• **Source records**
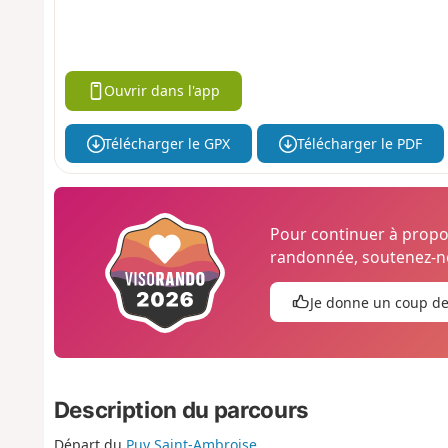
Ouvrir dans l'app
Télécharger le GPX
Télécharger le PDF
Pour continuer à prop
randonnée, soutenez-no
Je donne un coup d
Description du parcours
Départ du
Puy Saint-Ambroise
.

• **Work required**
All lines of the listing must be given again exactly, excluding the pictures.

• **Answer box**
Ouvrir dans l'app
Télécharger le GPX
Télécharger le PDF
Pour continuer à prop
randonnée, soutenez-no
Je donne un coup d
Description du parcours
Départ du
Puy Saint-Ambroise
.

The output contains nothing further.